42 U.S.C. § 447.502 (2007). Upon the passage of the Patient Protection and Affordable Care Act of 2010, CMS removed its definition and directed manufacturers to comply with the newly promogulated statute, which had a similar provision excluding bona fide service fees. In 2012, CMS proposed regulation that contained the preamble, “retroactive price adjustments, sometimes known as price appreciation credits, do not meet the definition of bona fide service fee as they do not reflect any service or offset of a bona fide service performed on behalf of the manufacturer.” 77 Fed. Reg. 5318, 5332 (Feb. 2, 2012). This advice was not formally adopted, however, until 2016. As set forth under the 2016 regulations, CMS stated in its preamble: We continue to believe that price appreciation credits would likely not meet the definition of bona fide service fee. Based on our experience with the program, it is our understanding that price appreciation credits are not issued for the purposes of payment for any service or offset for a bona fide service performed on behalf of the manufacturer, but rather are issued by the manufacturer to adjust (increase) the wholesaler’s purchase price of the drugs in such instances when the drugs were purchased at a certain price and are remaining in the wholesaler’s inventory at the time the manufacturer’s sale price of the drug increased. In such situations, these credits would amount to a subsequent price adjustment affecting the average price to the manufacturer and should be recognized for purposes of AMP in accordance with § 447.504(f).
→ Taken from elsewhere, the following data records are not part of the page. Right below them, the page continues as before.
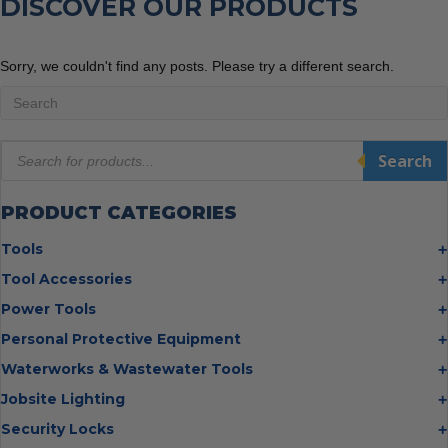
DISCOVER OUR PRODUCTS
Sorry, we couldn't find any posts. Please try a different search.
Products
Search
search
PRODUCT CATEGORIES
Tools
Bolt Cutters
Tool Accessories
Chisels
Multi Cutter Accessories
Power Tools
Digging Bars
Chalk Reels
Job Site Fans
Personal Protective Equipment
Hammers
Chop Saw Wheels
Laser Levels
Cold Stress
Waterworks & Wastewater Tools
Insulated Tweezers
Cut Off Wheels
Impact Wrenches
Eye Protection
Knives
Hot Tapping System
Jobsite Lighting
Cutting Wheels
Power Tool Batteries
First Aid
Levels
Pipe Extractors
Diamond Blades
Flashlights
Security Locks
Saws
Hand Protection
Measuring Tools
Pipe Flange Aligners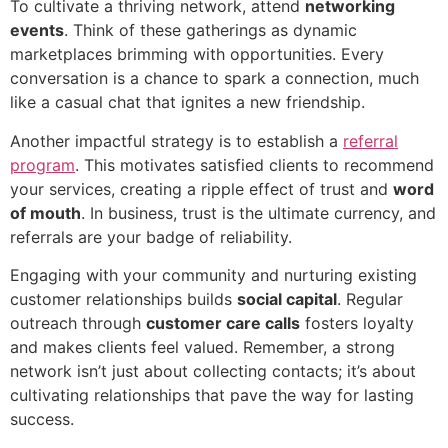
To cultivate a thriving network, attend
networking
events
. Think of these gatherings as dynamic
marketplaces brimming with opportunities. Every
conversation is a chance to spark a connection, much
like a casual chat that ignites a new friendship.
Another impactful strategy is to establish a
referral
program
. This motivates satisfied clients to recommend
your services, creating a ripple effect of trust and
word
of mouth
. In business, trust is the ultimate currency, and
referrals are your badge of reliability.
Engaging with your community and nurturing existing
customer relationships builds
social capital
. Regular
outreach through
customer care calls
fosters loyalty
and makes clients feel valued. Remember, a strong
network isn’t just about collecting contacts; it’s about
cultivating relationships that pave the way for lasting
success.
81 Fed. Reg. 5170-01. Starting in 2017, Lilly began including price increase value as part of its AMP submissions. (Def.’s Resp. to Relator’s Stmt. of Mat. Facts (“DSOF”) ¶ 77, Dkt. No. 334.) While perhaps counterintuitive, “service fee payments” paid by the drug manufacturer to the drug distributer, if included in the AMP calculations, would reduce the cost of the Average Manufacturer’s Price. The service fee essentially offsets the price of the drug product on paper, which would reduce the “average price unit paid . . . by wholesalers for drugs” and thus would decrease the amount due to the government. Prior to CMS clarification, some drug manufacturers were using service fees to artificially lower the AMP calculations, and as stated above, CMS issued a regulation in 2007 to prevent unrelated service fees from being bundled with the price of the unit to manipulate AMP calculations to a lower price. When “service” or

“service-related” payments are made in the opposite direction, i.e., by drug distributer to the drug manufacturer, this increases the “average price unit paid . . . by wholesalers” and thus increases the amount of the rebate due to the government. Defendant Eli Lilly has excluded all “service-related” payments since 2005. (RSOF ¶ 57.) Lilly is a pharmaceutical company based in Indianapolis, Indiana. (RSOF ¶ 1.) In 2005, Lilly changed its contract with its three major drug distributors. (RSOF ¶ 7.) Lilly refers to the post-2005 contracts as “fee-for-service” or FFS Agreements. (Id.) The FFS Agreements had two provisions that are relevant to

the suit. First, the FFS Agreement included a “service fee” or “distribution fee” that Lilly paid the drug distributers. (Id. ¶¶ 9, 13.) This fee paid for distribution services, inventory management services, and data reporting services. (Id. ¶ 9.) The service fee was calculated “by multiplying Lilly’s quarterly sales of Products . . . invoiced to the wholesaler, less Products returned by Wholesaler during the same quarter, by the appropriate Distribution Fee percentage.” (Id. ¶ 13.) In other words, the more product that the distributors sold, the higher the fee provided by Lilly.